Taken further, “even a situation like this is less miserable than finding another job or trying to start my own thing.”

That’s how much we want to minimize suffering: we’ll trade our dreams for sandwiches.

In a world in love with comfort, being good at being miserable is a superpower. 

As the wonderful Steven Pressfield once observed:

“The artist must be like that Marine. He has to know how to be miserable. He has to love being miserable. He has to take pride in being more miserable than any soldier or swabbie or jet jockey. Because this is war, baby. And war is hell.”

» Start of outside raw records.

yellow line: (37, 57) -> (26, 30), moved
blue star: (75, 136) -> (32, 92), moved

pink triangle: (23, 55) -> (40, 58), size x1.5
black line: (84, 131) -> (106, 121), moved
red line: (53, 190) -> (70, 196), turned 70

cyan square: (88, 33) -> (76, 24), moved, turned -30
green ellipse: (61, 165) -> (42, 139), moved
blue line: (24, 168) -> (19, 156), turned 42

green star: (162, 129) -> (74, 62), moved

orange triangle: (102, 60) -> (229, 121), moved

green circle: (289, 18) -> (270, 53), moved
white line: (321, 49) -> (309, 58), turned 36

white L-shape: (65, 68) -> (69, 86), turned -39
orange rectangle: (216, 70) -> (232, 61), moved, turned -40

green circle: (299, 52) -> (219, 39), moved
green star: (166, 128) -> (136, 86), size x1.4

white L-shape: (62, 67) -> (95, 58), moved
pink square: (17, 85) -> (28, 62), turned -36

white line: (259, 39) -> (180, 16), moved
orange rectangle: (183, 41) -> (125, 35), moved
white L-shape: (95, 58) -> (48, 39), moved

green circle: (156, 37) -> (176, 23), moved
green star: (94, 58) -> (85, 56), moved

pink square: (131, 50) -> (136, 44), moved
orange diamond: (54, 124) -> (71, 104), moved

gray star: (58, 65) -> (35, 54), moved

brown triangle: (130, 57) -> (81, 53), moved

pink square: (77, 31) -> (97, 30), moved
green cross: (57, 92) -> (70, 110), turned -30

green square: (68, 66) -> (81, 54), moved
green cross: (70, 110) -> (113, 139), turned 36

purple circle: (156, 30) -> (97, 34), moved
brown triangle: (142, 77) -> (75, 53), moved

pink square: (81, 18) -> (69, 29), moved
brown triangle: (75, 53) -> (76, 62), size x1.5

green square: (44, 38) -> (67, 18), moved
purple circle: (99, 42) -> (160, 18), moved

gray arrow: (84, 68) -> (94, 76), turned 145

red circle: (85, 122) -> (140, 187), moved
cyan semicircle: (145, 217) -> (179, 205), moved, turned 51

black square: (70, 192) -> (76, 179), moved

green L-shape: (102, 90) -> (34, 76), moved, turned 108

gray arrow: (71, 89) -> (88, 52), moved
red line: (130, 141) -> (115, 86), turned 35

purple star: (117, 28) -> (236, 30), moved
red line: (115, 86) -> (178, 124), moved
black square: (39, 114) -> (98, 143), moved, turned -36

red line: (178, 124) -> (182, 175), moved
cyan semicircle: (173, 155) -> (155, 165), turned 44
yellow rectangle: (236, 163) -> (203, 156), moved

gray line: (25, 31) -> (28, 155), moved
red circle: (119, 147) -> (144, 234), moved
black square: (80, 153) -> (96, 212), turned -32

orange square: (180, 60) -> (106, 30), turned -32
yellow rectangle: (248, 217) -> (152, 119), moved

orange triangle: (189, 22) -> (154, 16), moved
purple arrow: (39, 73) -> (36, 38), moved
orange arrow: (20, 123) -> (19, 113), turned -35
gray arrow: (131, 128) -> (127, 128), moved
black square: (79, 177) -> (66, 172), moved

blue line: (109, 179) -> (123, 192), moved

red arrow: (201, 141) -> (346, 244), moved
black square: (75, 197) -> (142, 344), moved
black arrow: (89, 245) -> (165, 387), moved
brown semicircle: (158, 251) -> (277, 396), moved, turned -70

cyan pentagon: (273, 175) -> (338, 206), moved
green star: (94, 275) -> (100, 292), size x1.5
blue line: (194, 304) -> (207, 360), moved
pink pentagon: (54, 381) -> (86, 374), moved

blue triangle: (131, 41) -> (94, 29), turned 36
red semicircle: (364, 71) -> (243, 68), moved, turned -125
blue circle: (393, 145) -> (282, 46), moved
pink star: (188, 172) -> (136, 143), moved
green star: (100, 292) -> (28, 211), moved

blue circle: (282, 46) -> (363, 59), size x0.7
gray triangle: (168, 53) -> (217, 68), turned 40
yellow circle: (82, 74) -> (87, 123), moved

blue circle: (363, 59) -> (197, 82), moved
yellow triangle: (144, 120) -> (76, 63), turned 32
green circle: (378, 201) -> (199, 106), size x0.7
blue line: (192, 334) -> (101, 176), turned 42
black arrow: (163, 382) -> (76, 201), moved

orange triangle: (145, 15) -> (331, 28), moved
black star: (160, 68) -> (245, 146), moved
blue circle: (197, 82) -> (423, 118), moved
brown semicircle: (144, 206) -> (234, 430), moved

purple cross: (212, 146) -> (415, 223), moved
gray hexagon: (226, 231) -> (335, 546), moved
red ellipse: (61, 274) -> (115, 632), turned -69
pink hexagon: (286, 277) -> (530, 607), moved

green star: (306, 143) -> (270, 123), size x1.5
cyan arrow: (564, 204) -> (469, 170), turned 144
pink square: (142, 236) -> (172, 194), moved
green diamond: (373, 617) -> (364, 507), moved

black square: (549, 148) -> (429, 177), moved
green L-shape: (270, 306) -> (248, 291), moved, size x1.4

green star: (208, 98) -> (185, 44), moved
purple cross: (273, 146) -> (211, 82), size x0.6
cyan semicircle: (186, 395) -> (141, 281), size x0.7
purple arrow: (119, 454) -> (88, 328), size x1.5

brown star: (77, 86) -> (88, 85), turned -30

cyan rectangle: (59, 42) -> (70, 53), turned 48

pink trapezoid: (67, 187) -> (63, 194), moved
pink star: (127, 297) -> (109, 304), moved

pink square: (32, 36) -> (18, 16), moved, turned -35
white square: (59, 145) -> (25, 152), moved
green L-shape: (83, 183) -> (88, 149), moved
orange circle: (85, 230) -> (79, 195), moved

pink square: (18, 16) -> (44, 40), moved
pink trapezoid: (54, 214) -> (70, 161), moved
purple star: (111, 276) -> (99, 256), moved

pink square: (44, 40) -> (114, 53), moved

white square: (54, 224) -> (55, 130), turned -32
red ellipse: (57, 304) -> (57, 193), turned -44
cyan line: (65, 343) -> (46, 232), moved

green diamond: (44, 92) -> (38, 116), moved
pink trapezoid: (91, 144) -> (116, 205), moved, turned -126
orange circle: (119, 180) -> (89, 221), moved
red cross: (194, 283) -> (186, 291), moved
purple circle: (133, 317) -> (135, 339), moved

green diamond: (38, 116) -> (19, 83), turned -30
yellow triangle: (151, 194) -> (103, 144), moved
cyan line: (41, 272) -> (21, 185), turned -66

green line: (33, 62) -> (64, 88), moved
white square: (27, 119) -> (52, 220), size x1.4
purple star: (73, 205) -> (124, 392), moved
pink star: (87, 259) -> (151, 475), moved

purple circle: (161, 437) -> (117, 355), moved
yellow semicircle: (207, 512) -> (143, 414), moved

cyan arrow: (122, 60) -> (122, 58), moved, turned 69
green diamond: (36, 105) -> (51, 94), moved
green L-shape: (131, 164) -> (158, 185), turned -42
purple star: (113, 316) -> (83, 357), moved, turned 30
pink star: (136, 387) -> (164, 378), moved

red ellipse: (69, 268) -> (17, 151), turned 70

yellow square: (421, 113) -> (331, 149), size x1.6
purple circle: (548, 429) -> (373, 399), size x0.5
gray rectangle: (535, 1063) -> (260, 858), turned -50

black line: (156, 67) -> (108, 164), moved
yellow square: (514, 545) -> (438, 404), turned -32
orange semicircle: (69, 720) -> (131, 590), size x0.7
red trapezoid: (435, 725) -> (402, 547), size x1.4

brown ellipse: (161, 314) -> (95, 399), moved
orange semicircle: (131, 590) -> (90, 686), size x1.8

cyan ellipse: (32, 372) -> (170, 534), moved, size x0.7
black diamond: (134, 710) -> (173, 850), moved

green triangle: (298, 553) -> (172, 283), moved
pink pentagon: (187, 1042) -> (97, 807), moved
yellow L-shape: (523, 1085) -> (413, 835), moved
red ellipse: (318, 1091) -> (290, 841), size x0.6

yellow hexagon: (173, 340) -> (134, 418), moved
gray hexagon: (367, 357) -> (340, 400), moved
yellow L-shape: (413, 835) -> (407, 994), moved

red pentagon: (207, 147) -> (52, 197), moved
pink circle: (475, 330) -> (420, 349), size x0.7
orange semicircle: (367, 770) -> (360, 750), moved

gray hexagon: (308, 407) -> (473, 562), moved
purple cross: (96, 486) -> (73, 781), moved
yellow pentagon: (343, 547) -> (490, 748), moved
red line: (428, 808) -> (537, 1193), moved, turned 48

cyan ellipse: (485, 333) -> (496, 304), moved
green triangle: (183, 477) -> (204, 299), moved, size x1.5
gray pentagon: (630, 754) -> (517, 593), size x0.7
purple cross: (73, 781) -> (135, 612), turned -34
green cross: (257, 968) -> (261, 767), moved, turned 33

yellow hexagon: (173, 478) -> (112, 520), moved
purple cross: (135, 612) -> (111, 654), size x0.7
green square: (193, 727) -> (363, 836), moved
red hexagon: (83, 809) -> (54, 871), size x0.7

Opinion I Don’t Share Often But Will Share Here Because Barely Anybody Reads This And So The Hate Mail Is Likely To Be Manageable

I believe that the following quote will sound patently absurd a few hundred years from now when we have a more complete understanding of neuroscience and our own biology:

"I look at all the emotions I'm feeling, which are anticipation, exhilaration, focus, confidence, fun, and fear. Then I take fear and say, ‘well, how much priority am I going to give this? I really want to do this.’ I put it where it belongs.”
- Excerpt from Tim Ferriss’ Tools of Titans

Our emotions are largely the result of chemical reactions. In the future, it will sound crazy to say something like "I put fear where it belongs." Instead, we'll have more precise language, and say things like "my x levels surpassed my y levels momentarily, which caused me to do z."

We already say things like "my adrenaline was pumping," and I believe this will only get more and more precise as our knowledge (and vernacular) expands.

I don't mean to say that how we speak about our emotions today isn't insightful or useful (it's all we've got!), only that it will evolve dramatically and that the romantic will be replaced by the scientific.

This opinion ties directly into my belief that free will is an illusion, but I'll save that for another email!